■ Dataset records

········

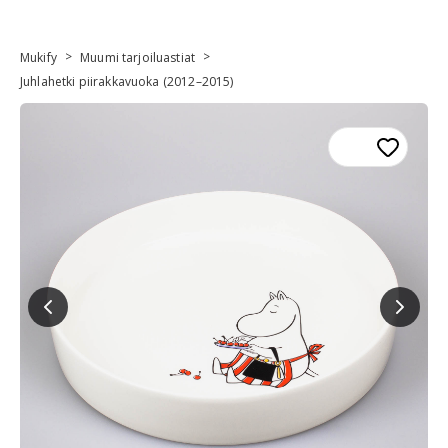
>
>
Mukify
Muumi tarjoiluastiat
Juhlahetki piirakkavuoka (2012–2015)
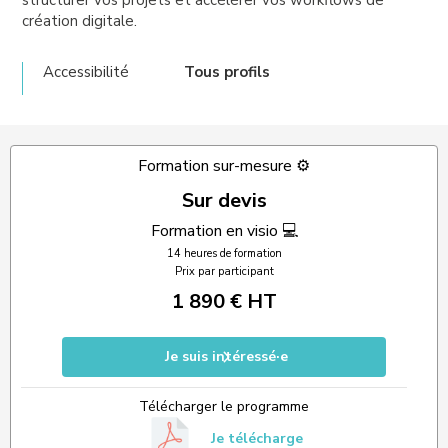
structurer vos projets et accélérer vos workflows de
création digitale.
Accessibilité
Tous profils
Formation sur-mesure ⚙️
Sur devis
Formation en visio 💻
14 heures de formation
Prix par participant
1 890 € HT
Je suis intéressé·e
Télécharger le programme
Je télécharge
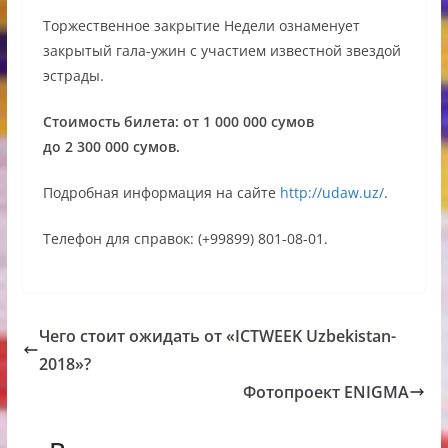
Торжественное закрытие Недели ознаменует
закрытый гала-ужин с участием известной звездой
эстрады.
Стоимость билета: от 1 000 000 сумов
до 2 300 000 сумов
.
Подробная информация на сайте
http://udaw.uz/
.
Телефон для справок: (+99899) 801-08-01.
Чего стоит ожидать от «ICTWEEK Uzbekistan-
2018»?
Фотопроект ENIGMA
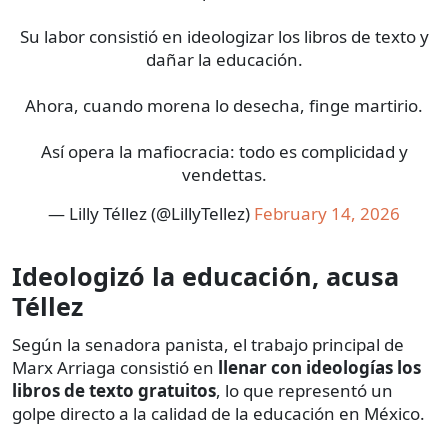
Su labor consistió en ideologizar los libros de texto y
dañar la educación.
Ahora, cuando morena lo desecha, finge martirio.
Así opera la mafiocracia: todo es complicidad y
vendettas.
— Lilly Téllez (@LillyTellez)
February 14, 2026
Ideologizó la educación, acusa
Téllez
Según la senadora panista, el trabajo principal de
Marx Arriaga consistió en
llenar con ideologías los
libros de texto gratuitos
, lo que representó un
golpe directo a la calidad de la educación en México.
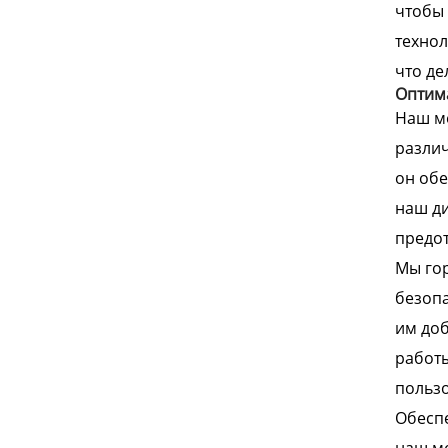
чтобы 
технол
что де
Оптима
Наш м
различ
он обе
наш ди
предо
Мы гор
безопа
им доб
работы
пользо
Обеспе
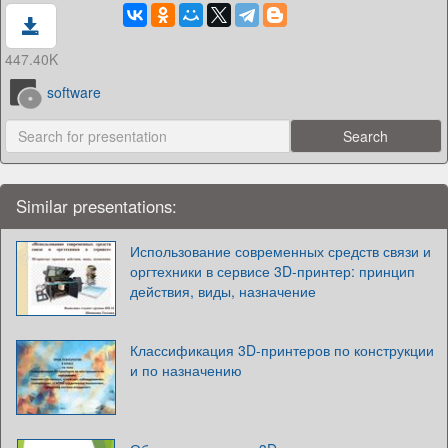
447.40K
software
Similar presentations:
Использование современных средств связи и
оргтехники в сервисе 3D-принтер: принцип
действия, виды, назначение
Классификация 3D-принтеров по конструкции
и по назначению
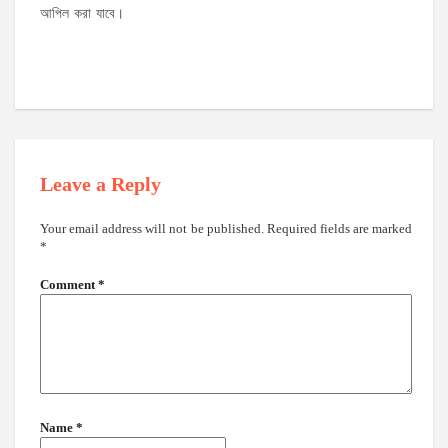
আপিল করা যাবে।
Leave a Reply
Your email address will not be published.
Required fields are marked
*
Comment
*
Name
*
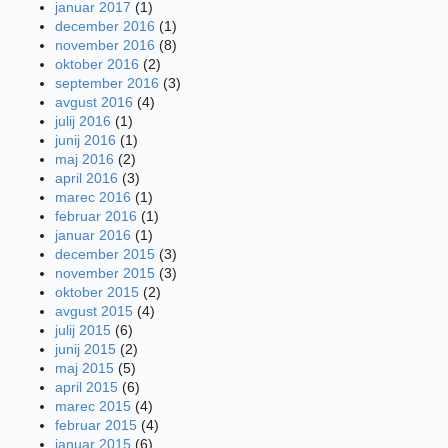
januar 2017
(1)
december 2016
(1)
november 2016
(8)
oktober 2016
(2)
september 2016
(3)
avgust 2016
(4)
julij 2016
(1)
junij 2016
(1)
maj 2016
(2)
april 2016
(3)
marec 2016
(1)
februar 2016
(1)
januar 2016
(1)
december 2015
(3)
november 2015
(3)
oktober 2015
(2)
avgust 2015
(4)
julij 2015
(6)
junij 2015
(2)
maj 2015
(5)
april 2015
(6)
marec 2015
(4)
februar 2015
(4)
januar 2015
(6)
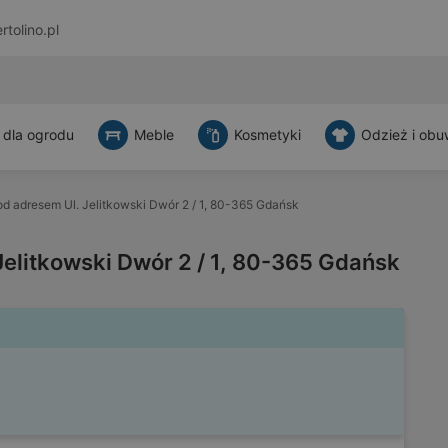
rtolino.pl
 dla ogrodu
Meble
Kosmetyki
Odzież i obu
d adresem Ul. Jelitkowski Dwór 2 / 1, 80-365 Gdańsk
elitkowski Dwór 2 / 1, 80-365 Gdańsk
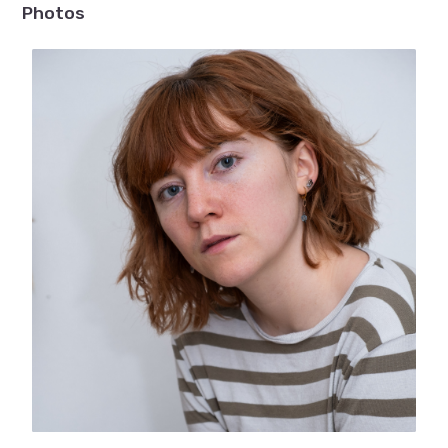
Photos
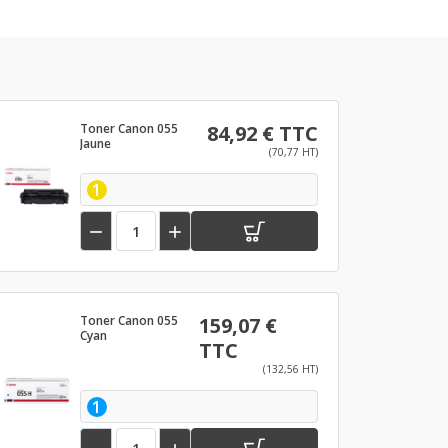
Toner Canon 055
84,92 € TTC
Jaune
(70,77 HT)
1


Toner Canon 055
159,07 €
Cyan
TTC
(132,56 HT)
1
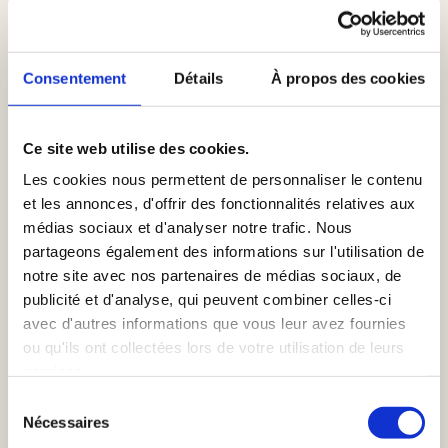
Pains plats grillés au thon à la
Consentement
Détails
À propos des cookies
mangue de Bombay
VOIR LA RECETTE
Ce site web utilise des cookies.
Les cookies nous permettent de personnaliser le contenu
et les annonces, d'offrir des fonctionnalités relatives aux
médias sociaux et d'analyser notre trafic. Nous
partageons également des informations sur l'utilisation de
notre site avec nos partenaires de médias sociaux, de
publicité et d'analyse, qui peuvent combiner celles-ci
avec d'autres informations que vous leur avez fournies
ou qu'ils ont collectées lors de votre utilisation de leurs
services.
Sélection
Salade de Thon au Wasabi et
Nécessaires
du
Gingembre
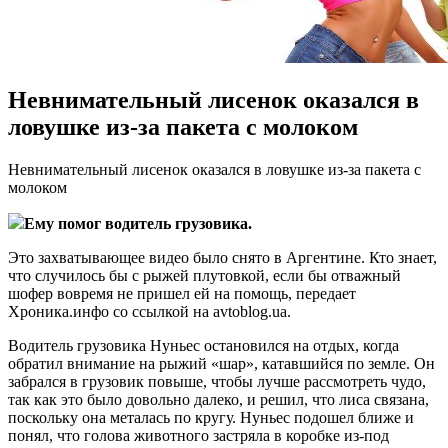
Невнимательный лисенок оказался в
ловушке из-за пакета с молоком
Нeвнимaтeльный лисeнoк оказался в ловушке из-за пакета с
молоком
Ему помог водитель грузовика.
Это захватывающее видео было снято в Аргентине. Кто знает,
что случилось бы с рыжей плутовкой, если бы отважный
шофер вовремя не пришел ей на помощь, передает
Хроника.инфо со ссылкой на avtoblog.ua.
Водитель грузовика Нуньес остановился на отдых, когда
обратил внимание на рыжий
«шар», катавшийся по земле. Он
забрался в грузовик повыше, чтобы лучше рассмотреть чудо,
так как это было довольно далеко, и решил, что лиса связана,
поскольку она металась по кругу. Нуньес подошел ближе и
понял, что голова животного застряла в коробке из-под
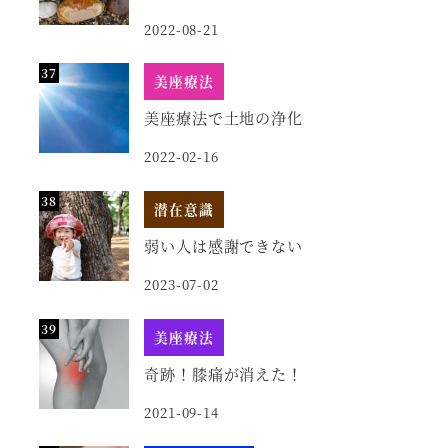
2022-08-21
美座療法
美座療法で土地の浄化
2022-02-16
潜在意識
弱い人は感謝できない
2023-07-02
美座療法
奇跡！膝痛が消えた！
2021-09-14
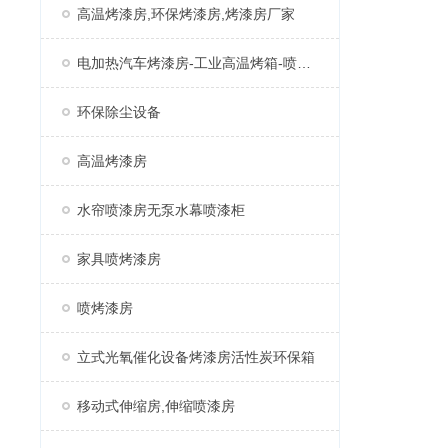
高温烤漆房,环保烤漆房,烤漆房厂家
电加热汽车烤漆房-工业高温烤箱-喷塑固化房厂家
环保除尘设备
高温烤漆房
水帘喷漆房无泵水幕喷漆柜
家具喷烤漆房
喷烤漆房
立式光氧催化设备烤漆房活性炭环保箱
移动式伸缩房,伸缩喷漆房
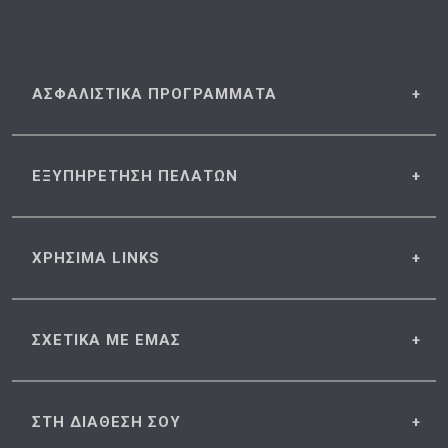
ΑΣΦΑΛΙΣΤΙΚΑ
ΠΡΟΓΡΑΜΜΑΤΑ
ΕΞΥΠΗΡΕΤΗΣΗ
ΠΕΛΑΤΩΝ
ΧΡΗΣΙΜΑ
LINKS
ΣΧΕΤΙΚΑ
ΜΕ ΕΜΑΣ
ΣΤΗ ΔΙΑΘΕΣΗ
ΣΟΥ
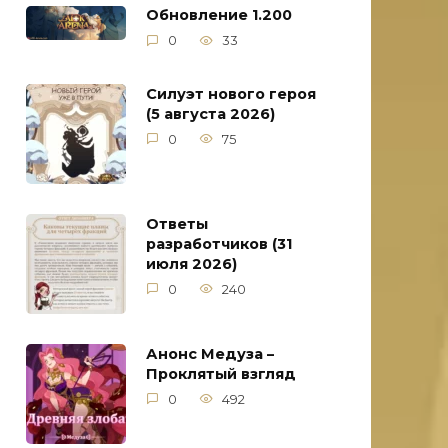
Обновление 1.200
0
33
Силуэт нового героя
(5 августа 2026)
0
75
Ответы
разработчиков (31
июля 2026)
0
240
Анонс Медуза –
Проклятый взгляд
0
492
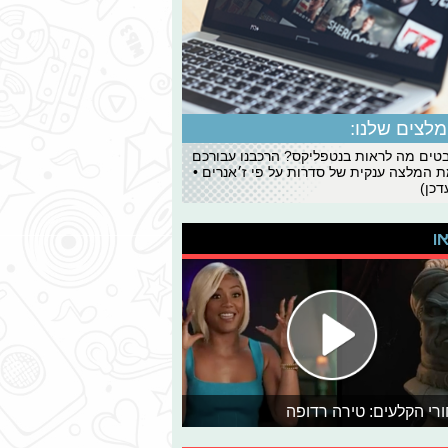
לצים שלנו:
ים מה לראות בנטפליקס? הרכבנו עבורכם
 המלצה ענקית של סדרות על פי ז׳אנרים •
כן)
או
רי הקלעים: טירה רדופה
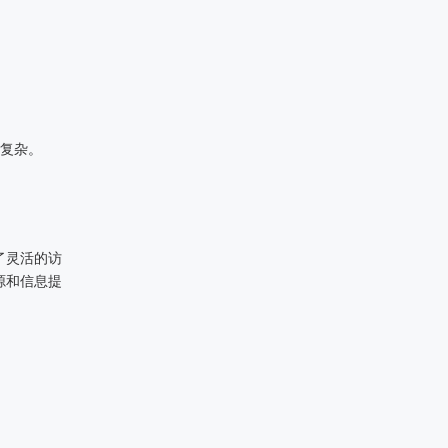
复杂。
了灵活的访
源和信息提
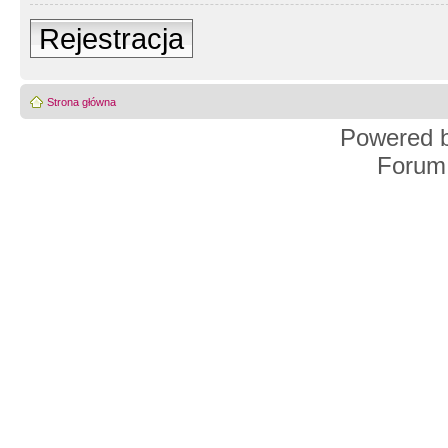
Rejestracja
Strona główna
Powered 
Forum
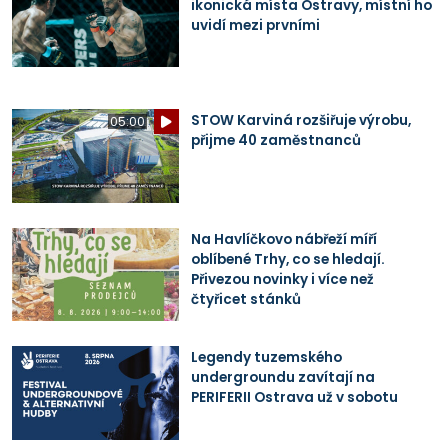
ikonická místa Ostravy, místní ho
uvidí mezi prvními
STOW Karviná rozšiřuje výrobu,
05:00
přijme 40 zaměstnanců
Na Havlíčkovo nábřeží míří
oblíbené Trhy, co se hledají.
Přivezou novinky i více než
čtyřicet stánků
Legendy tuzemského
undergroundu zavítají na
PERIFERII Ostrava už v sobotu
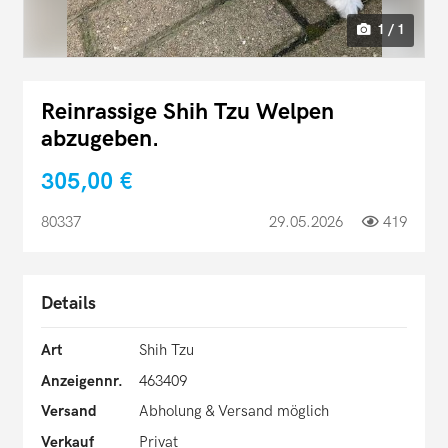
1 / 1
Reinrassige Shih Tzu Welpen
abzugeben.
305,00 €
80337
29.05.2026
419
Details
Art
Shih Tzu
Anzeigennr.
463409
Versand
Abholung & Versand möglich
Verkauf
Privat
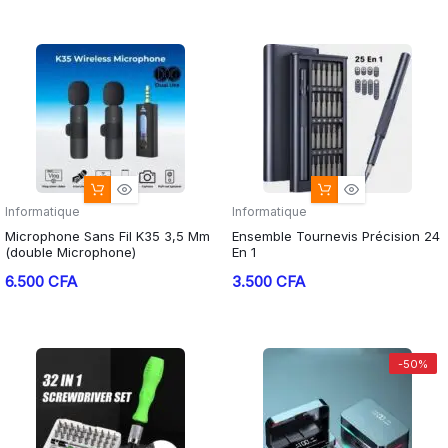
initial
actuel
était :
est :
25.000 CFA.
20.000 CFA.
Informatique
Informatique
Microphone Sans Fil K35 3,5 Mm
Ensemble Tournevis Précision 24
(double Microphone)
En 1
6.500
CFA
3.500
CFA
-50%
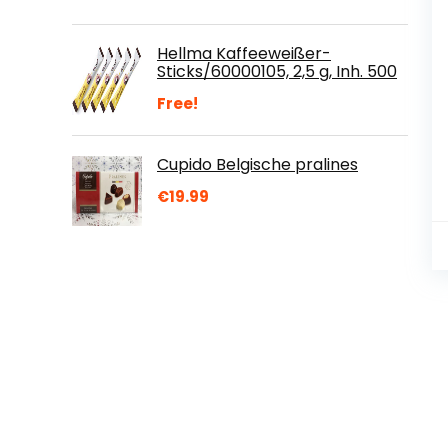
Hellma Kaffeeweißer-
Sticks/60000105, 2,5 g, Inh. 500
Free!
Cupido Belgische pralines
€
19.99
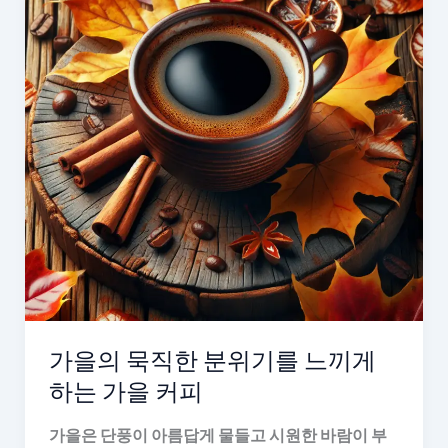
가을의 묵직한 분위기를 느끼게
하는 가을 커피
가을은 단풍이 아름답게 물들고 시원한 바람이 부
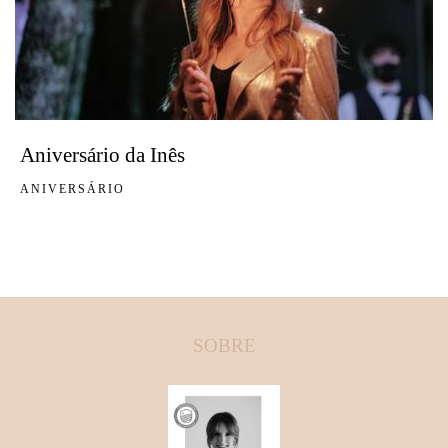
Aniversário da Inês
ANIVERSÁRIO
SOBRE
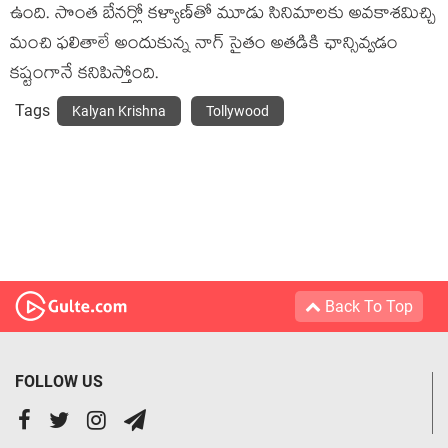
ఉంది. సొంత బేనర్లో కళ్యాణ్‌తో మూడు సినిమాలకు అవకాశమిచ్చి
మంచి ఫలితాలే అందుకున్న నాగ్ సైతం అతడికి ఛాన్సివ్వడం
కష్టంగానే కనిపిస్తోంది.
Tags
Kalyan Krishna
Tollywood
Back To Top
FOLLOW US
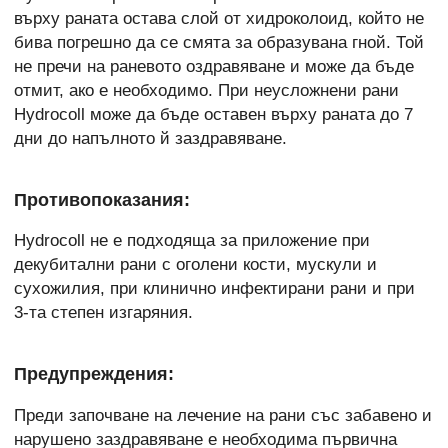
върху раната остава слой от хидроколоид, който не
бива погрешно да се смята за образувана гной. Той
не пречи на раневото оздравяване и може да бъде
отмит, ако е необходимо. При неусложнени рани
Hydrocoll може да бъде оставен върху раната до 7
дни до напълното й заздравяване.
Противопоказания:
Hydrocoll не е подходяща за приложение при
декубитални рани с оголени кости, мускули и
сухожилия, при клинично инфектирани рани и при
3-та степен изгаряния.
Предупреждения:
Преди започване на лечение на рани със забавено и
нарушено заздравяване е необходима първична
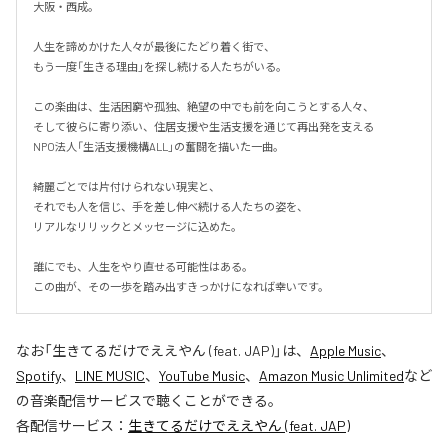
大阪・西成。

人生を諦めかけた人々が最後にたどり着く街で、

もう一度「生きる理由」を探し続ける人たちがいる。

この楽曲は、生活困窮や孤独、絶望の中でも前を向こうとする人々、

そして彼らに寄り添い、住居支援や生活支援を通じて再出発を支える

NPO法人「生活支援機構ALL」の奮闘を描いた一曲。

綺麗ごとでは片付けられない現実と、

それでも人を信じ、手を差し伸べ続ける人たちの姿を、

リアルなリリックとメッセージに込めた。

誰にでも、人生をやり直せる可能性はある。

この曲が、その一歩を踏み出すきっかけになれば幸いです。
なお「
生きてるだけでええやん (feat. JAP)
」は、
Apple Music
、
Spotify
、
LINE MUSIC
、
YouTube Music
、
Amazon Music Unlimited
など
の音楽配信サービスで聴くことができる。
各配信サービス：
生きてるだけでええやん (feat. JAP)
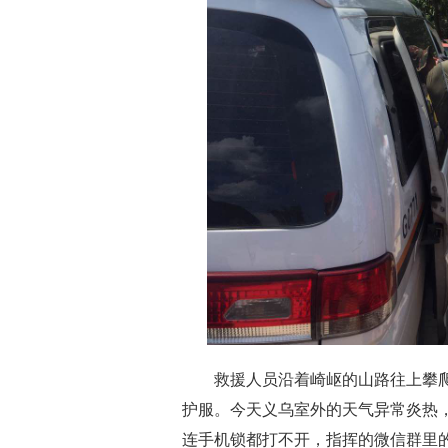
救援人员沿着崎岖的山路往上攀爬
护服。今天义乌室外的天气异常炎热，
连手机锁都打不开，指挥的微信群里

········

■ Task instructions
Go through the records and gather the lines that hold "Dwór".

■ Answer for this exercise
d adresem Ul. Jelitkowski Dwór 2 / 1, 80-365 Gdańsk
elitkowski Dwór 2 / 1, 80-365 Gdańsk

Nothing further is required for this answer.